[THE RECORDS Boundary: Start]

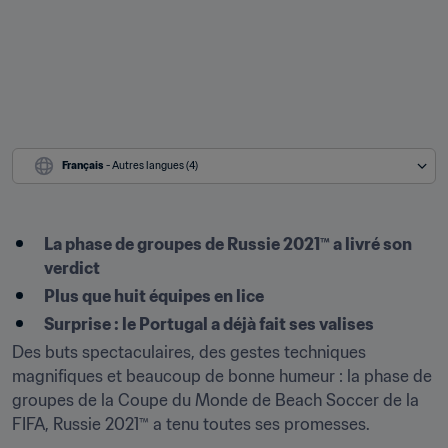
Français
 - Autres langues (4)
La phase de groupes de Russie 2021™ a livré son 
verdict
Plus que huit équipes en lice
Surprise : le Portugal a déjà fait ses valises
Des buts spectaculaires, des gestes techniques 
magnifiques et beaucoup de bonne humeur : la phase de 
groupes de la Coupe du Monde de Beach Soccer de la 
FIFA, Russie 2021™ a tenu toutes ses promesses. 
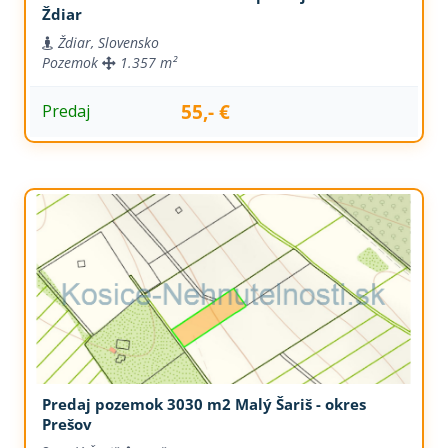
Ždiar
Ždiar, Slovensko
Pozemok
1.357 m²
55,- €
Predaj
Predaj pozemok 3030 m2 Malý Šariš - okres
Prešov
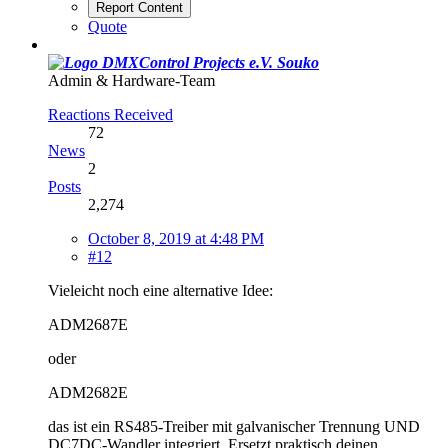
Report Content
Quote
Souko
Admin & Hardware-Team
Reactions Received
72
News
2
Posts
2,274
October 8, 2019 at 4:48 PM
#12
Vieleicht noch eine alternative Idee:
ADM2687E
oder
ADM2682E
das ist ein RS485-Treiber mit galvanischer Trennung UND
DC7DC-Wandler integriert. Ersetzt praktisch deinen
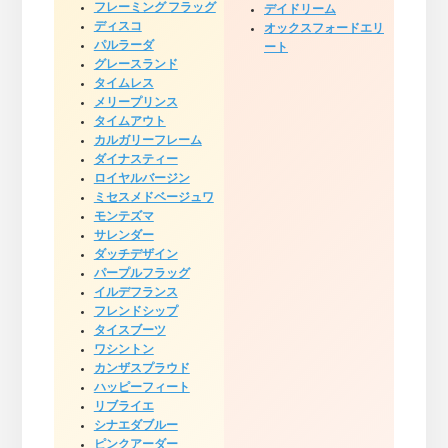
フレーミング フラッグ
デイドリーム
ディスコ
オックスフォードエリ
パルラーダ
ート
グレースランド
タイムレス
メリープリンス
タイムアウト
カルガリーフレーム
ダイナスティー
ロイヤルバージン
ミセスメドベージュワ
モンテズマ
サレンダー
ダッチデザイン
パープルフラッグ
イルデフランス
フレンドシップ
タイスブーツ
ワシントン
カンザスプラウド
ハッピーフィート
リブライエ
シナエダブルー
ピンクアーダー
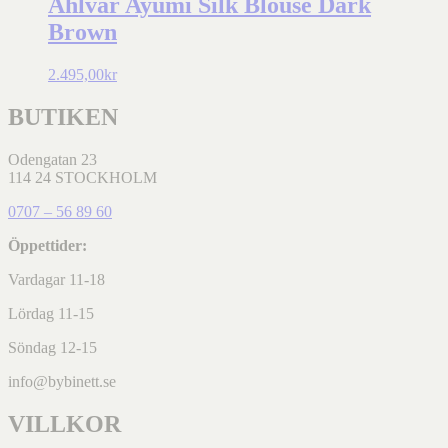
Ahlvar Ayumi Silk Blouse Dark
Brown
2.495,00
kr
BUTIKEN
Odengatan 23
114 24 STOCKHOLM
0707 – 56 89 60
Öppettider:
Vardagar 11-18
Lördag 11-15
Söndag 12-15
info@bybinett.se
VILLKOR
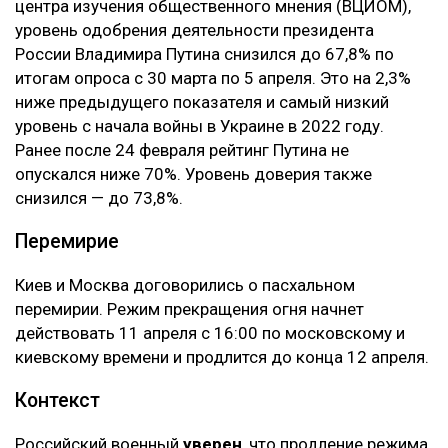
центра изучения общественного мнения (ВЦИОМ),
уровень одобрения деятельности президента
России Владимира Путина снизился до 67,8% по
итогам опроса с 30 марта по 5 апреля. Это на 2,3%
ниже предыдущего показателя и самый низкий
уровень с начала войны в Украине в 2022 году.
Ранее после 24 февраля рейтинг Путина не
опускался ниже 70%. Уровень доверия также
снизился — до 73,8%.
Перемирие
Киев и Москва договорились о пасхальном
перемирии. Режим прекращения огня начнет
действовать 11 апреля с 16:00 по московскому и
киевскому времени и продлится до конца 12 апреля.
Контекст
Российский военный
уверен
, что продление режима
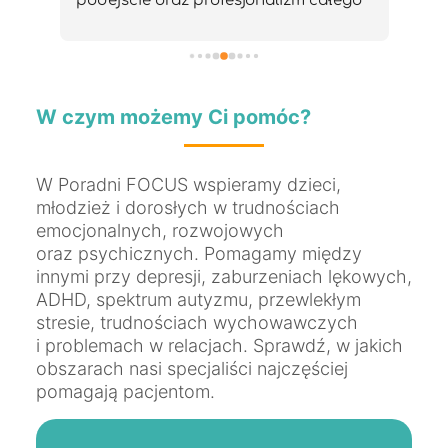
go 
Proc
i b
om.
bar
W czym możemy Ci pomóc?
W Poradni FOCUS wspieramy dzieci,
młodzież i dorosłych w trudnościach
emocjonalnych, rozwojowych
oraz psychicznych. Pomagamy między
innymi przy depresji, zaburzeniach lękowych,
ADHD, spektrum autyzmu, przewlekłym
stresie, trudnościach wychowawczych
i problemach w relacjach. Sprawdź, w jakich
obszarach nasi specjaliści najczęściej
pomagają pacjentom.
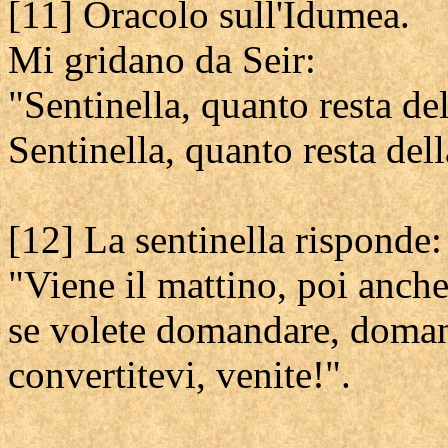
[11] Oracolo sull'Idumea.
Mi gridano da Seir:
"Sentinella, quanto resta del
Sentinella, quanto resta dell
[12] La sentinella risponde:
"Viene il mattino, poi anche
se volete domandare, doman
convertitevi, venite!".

[THE RECORDS Boundary: End]

**REQUIREMENT:**
Could you set down, exactly as written, every line from the one with "Киев и Москва договорились о пасхальном" to the end of the data, both ends included? Leave out the pictures.

**ANSWER TO THIS PROBLEM:**
Киев и Москва договорились о пасхальном
перемирии. Режим прекращения огня начнет
действовать 11 апреля с 16:00 по московскому и
киевскому времени и продлится до конца 12 апреля.
Контекст
Российский военный
уверен
, что продление режима
go 
Proc
i b
om.
bar
W czym możemy Ci pomóc?
W Poradni FOCUS wspieramy dzieci,
młodzież i dorosłych w trudnościach
emocjonalnych, rozwojowych
oraz psychicznych. Pomagamy między
innymi przy depresji, zaburzeniach lękowych,
ADHD, spektrum autyzmu, przewlekłym
stresie, trudnościach wychowawczych
i problemach w relacjach. Sprawdź, w jakich
obszarach nasi specjaliści najczęściej
pomagają pacjentom.
[11] Oracolo sull'Idumea.
Mi gridano da Seir:
"Sentinella, quanto resta del
Sentinella, quanto resta dell
[12] La sentinella risponde:
"Viene il mattino, poi anche
se volete domandare, doman
convertitevi, venite!".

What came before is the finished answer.